3.4. Positive and Negative Pressure Coefficients ($C^{+}p$ ,$C^{-}p$)

The results of positive and negative fluctuations of smooth and rough bed with the Froude range of 2.5–6.5 are demonstrated in Figure 10. As indicated, the coefficients of $C^{+}p$ and $C^{-}p$ depend strongly on the distance to the hydraulic jump toe. They grow sharply near the hydraulic jump toe, reaching the maximum value at almost X = 0.3., and decrease until the end of the range. The maximum value of positive and negative coefficients in smooth bed was approximately 0.55, while it had lower value (0.35) in rough bed. Hence, roughness factor leads to a decrease in positive and negative pressure fluctuations. The similar trends are also shown for other expansion ratios in Figure 10. This finding agrees well with the presented results of [26].
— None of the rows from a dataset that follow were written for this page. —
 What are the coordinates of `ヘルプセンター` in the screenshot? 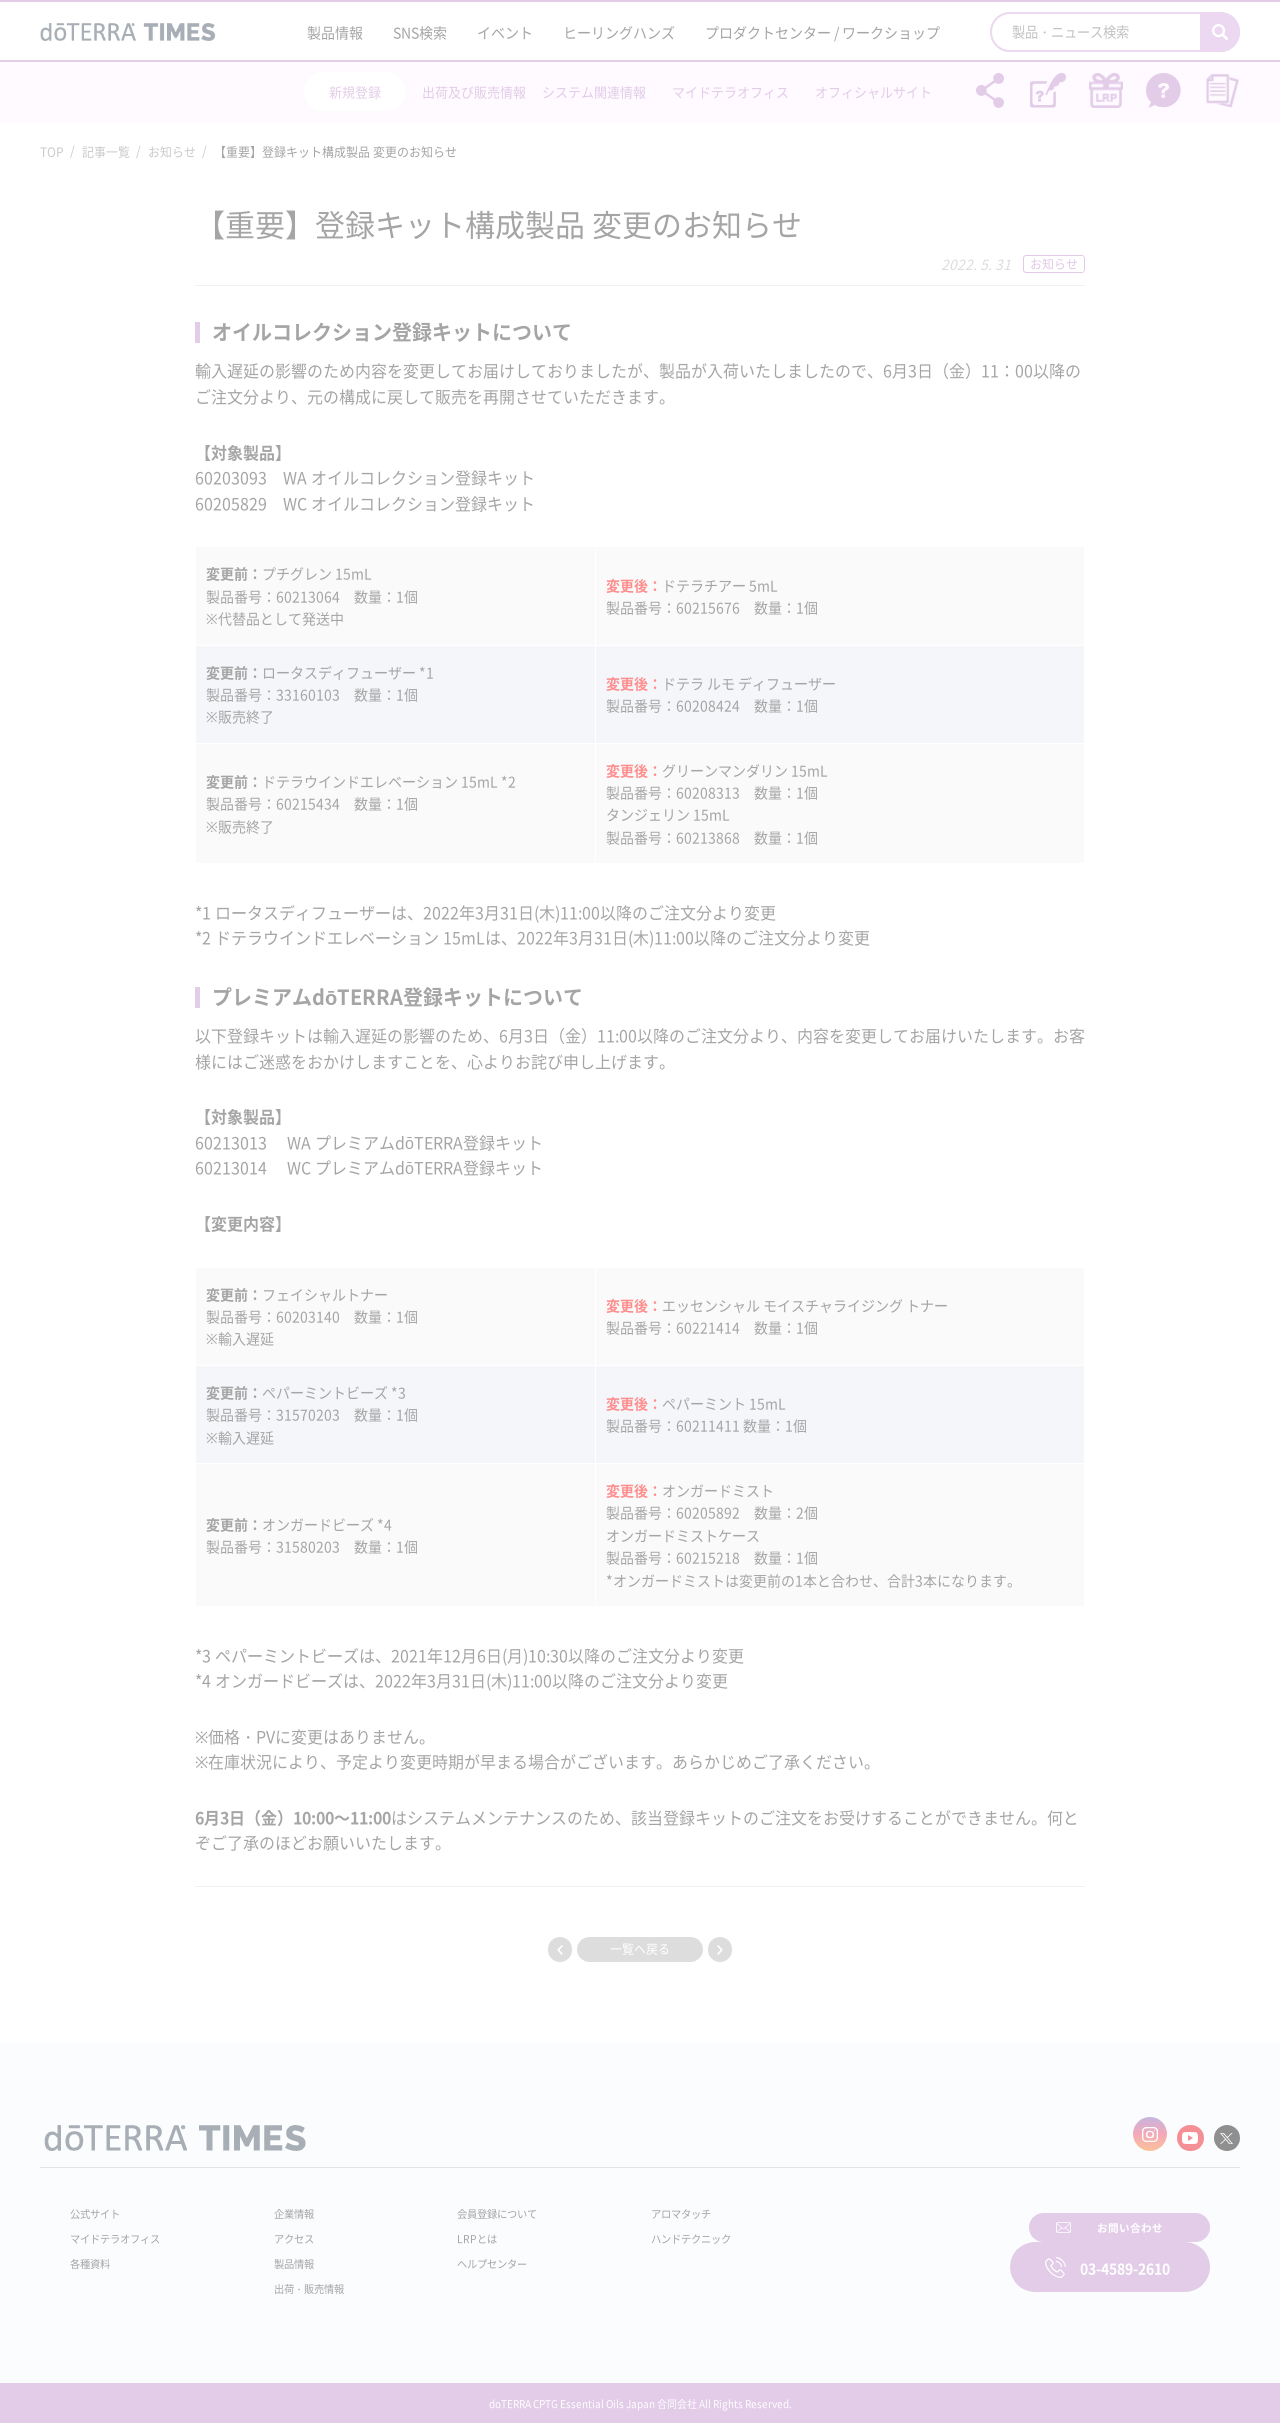 It's located at (466, 2256). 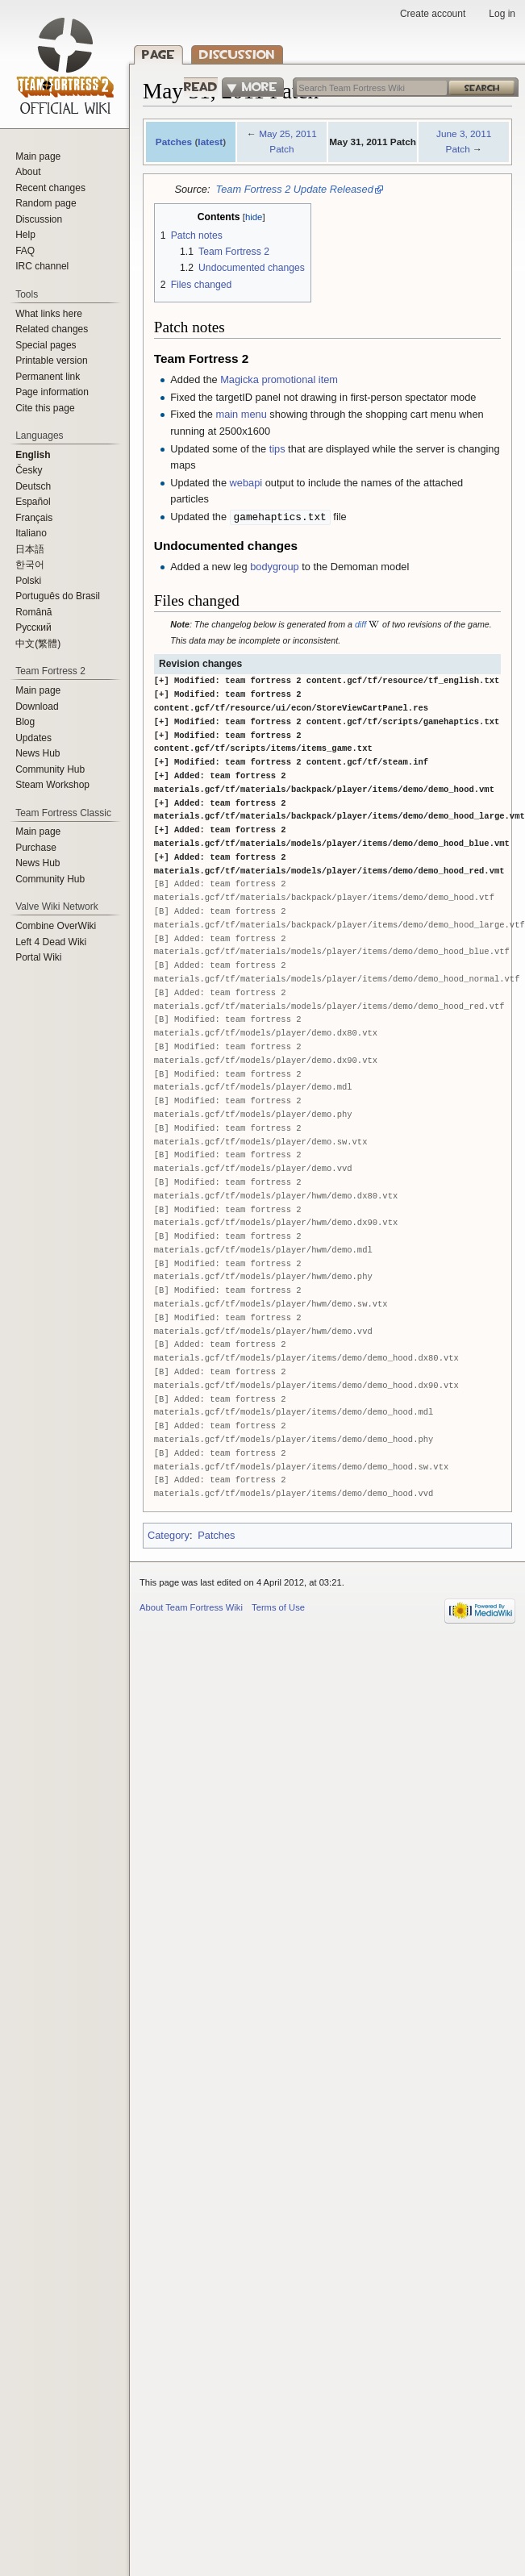 The width and height of the screenshot is (525, 2576). I want to click on Updates, so click(33, 738).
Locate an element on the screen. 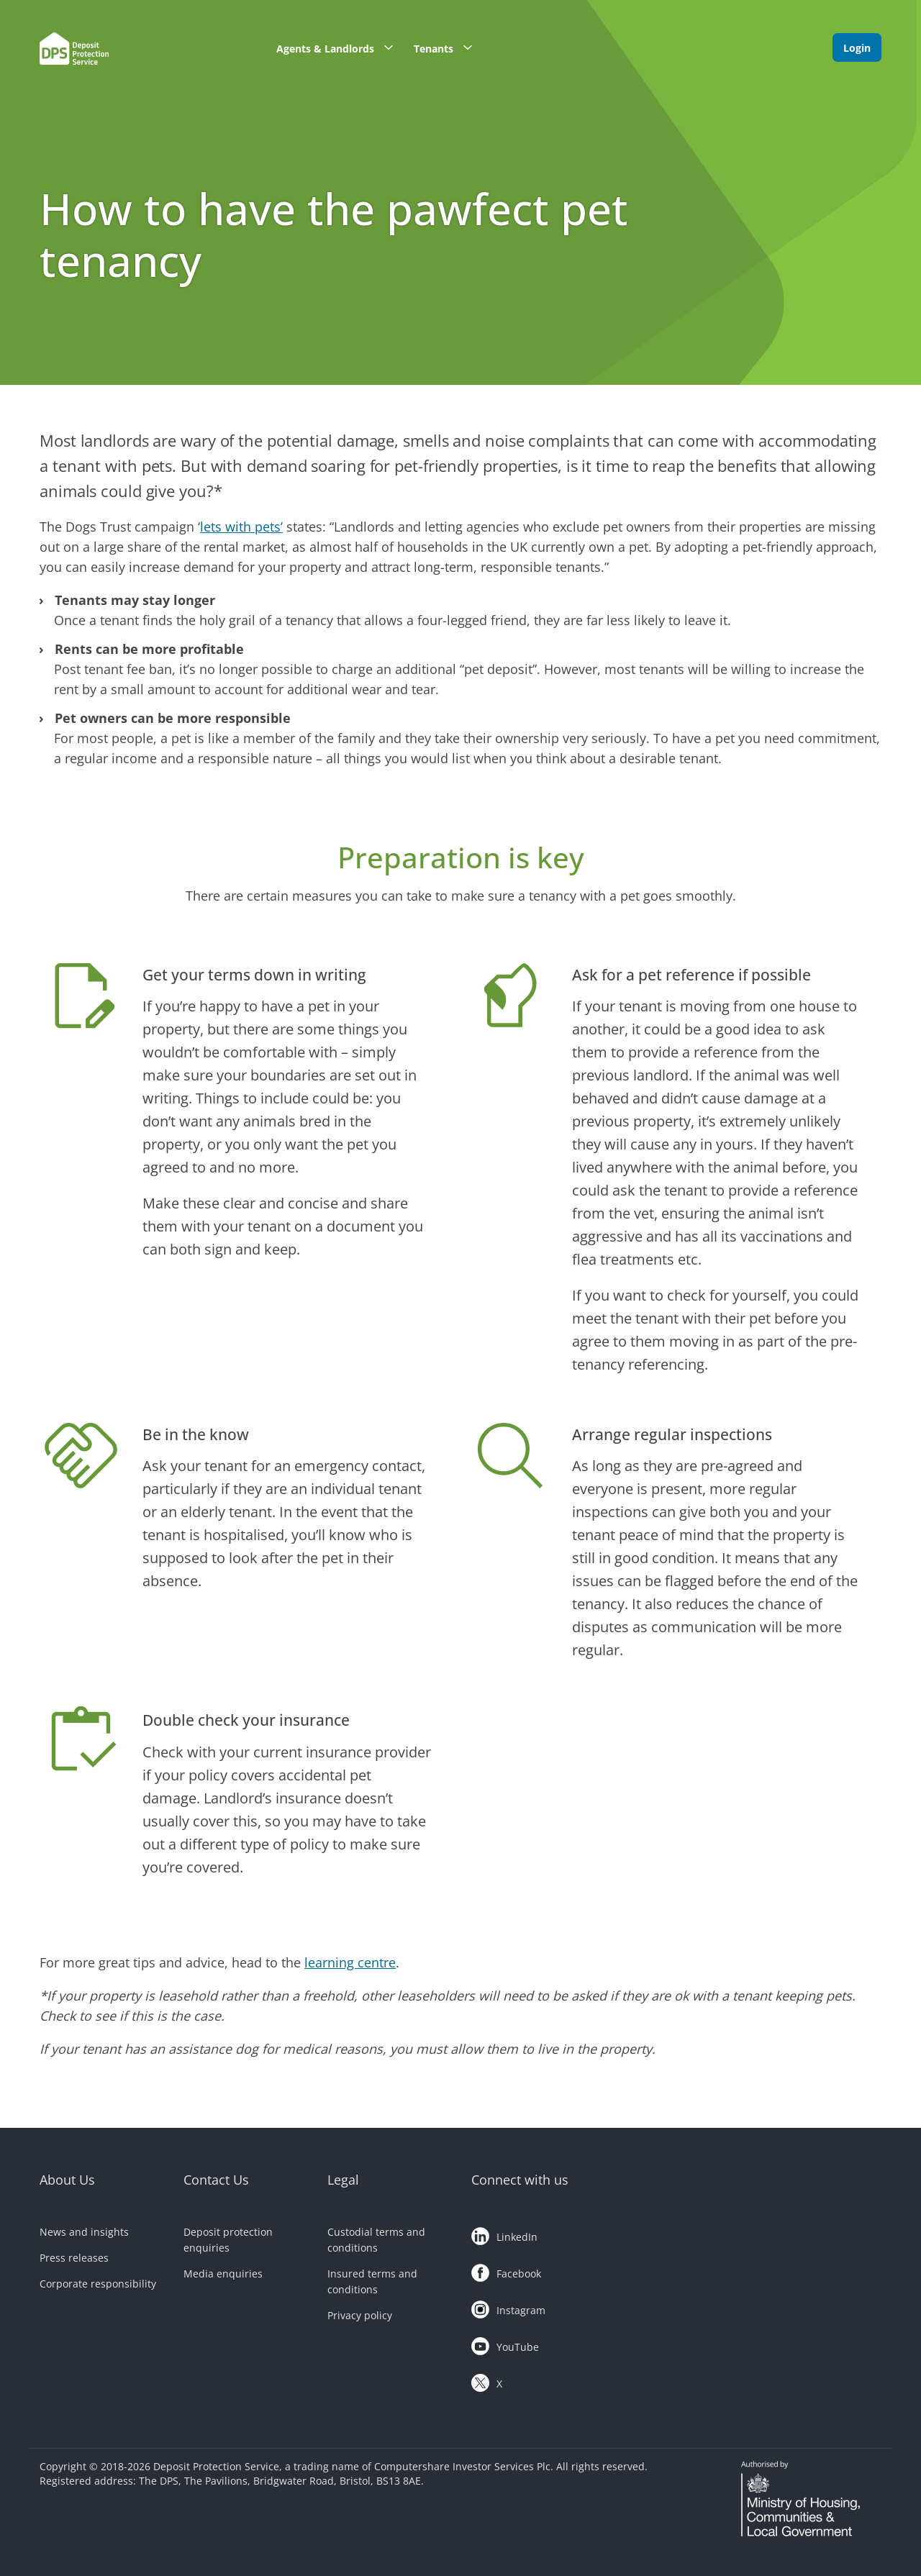 The height and width of the screenshot is (2576, 921). Instagram is located at coordinates (508, 2307).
Since the maximum values of the positive and negative pressure coefficients occur within the range of 0.06 < X < 0.35, it is advisable to reinforce the bed of the stilling basins in this area to avoid damages due to dynamic loads. This information can assist designers of hydraulic structures to adopt the most suitable and economical stilling basin setup based on the flow conditions and characteristics.

4. Conclusions

The design of stilling basins is an important issue for reducing costs of construction. In the present study, the main features of a hydraulic jump under the effects of both bed roughness and sudden expansion of basin were determined through experimental investigation. For this aim, a 12 m long and 0.8 m wide channel and four different expanding ratios of 0.33, 0.5, 0.67, and 1 were used. Non-dimensional pressure fluctuation parameter ($C_P{}^{\prime }$) and also its maximum value ($C_P{{}^{\prime }}_{max}$) were calculated for all expanding ratios. The results showed that both bed roughness and sudden expansion lead to a decrease in the pressure fluctuation intensity due to producing lateral vorticities and eddies and increasing the energy loss in the basin. As a result, the reduction rate of maximum pressure fluctuation in rough bed was 20%, 27%, 46%, and 58% for expansion ratio of 1, 0.67, 0.5, and 0.33, respectively, rather than smooth bed.